Ci piacerebbe conoscere il tipo di materiale ha utilizzato per Le cinque colonne ed anche la sua opinione sul progetto Bologna Montana art Trail.
Ho preparato l’opera grezza in studio, i cubi di larice levigati e trattati con cementite li ho poi colorati sul posto dell’installazione. Ho realizzato le basi in ferro e le aste metalliche poi cementate sul posto.
Il problema di questi progetti è la continuità, molti partono con grande convinzione e poi dopo uno o due anni si fermano, buttando all’aria gli investimenti degli anni precedenti. La continuità è ciò che auguro Bologna Montana Art Trail e nel tempo, trovare artisti provenienti da tutto il mondo. Già il fatto di aver collocato le prime opere in posti lontani dalle case è un buon inizio.

L’artista di Land Art ama relazionarsi con la natura. Possiamo definirlo un artista solitario o ama integrarsi con altri artisti per progetti di più ampio respiro?
In generale io preferisco lavorare da solo per integrarmi totalmente con l’opera. Non disdegno qualche progetto in comune ma ci deve essere feeling con gli altri artisti e allora nascono sorprese.

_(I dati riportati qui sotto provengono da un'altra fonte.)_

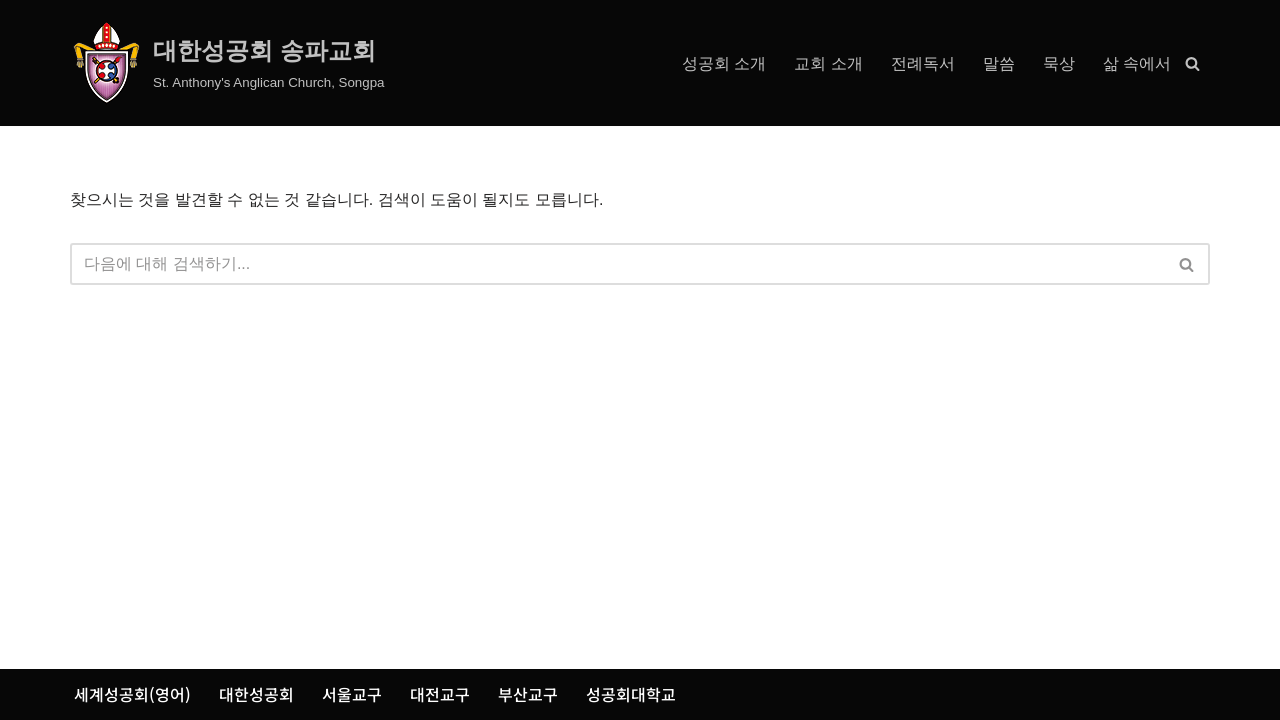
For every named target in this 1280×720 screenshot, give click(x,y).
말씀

Su cosa sta lavorando attualmente?
Ho da poco realizzato una scultura in pietra Dolomia per il parco delle dolomiti in miniatura di San Tomaso Agordino “Dolomites Rock Miniatures” dove vengono realizzate le più importanti cime delle dolomiti.
Contemporaneamente seguo il progetto Metal Kunst3/Contempo che prevede la realizzazione di opere in ferro nelle officine della Metal Working di Pergine Valsugana, da sei artisti internazionali poi esposte per due mesi ciascuna alla galleria Contempo.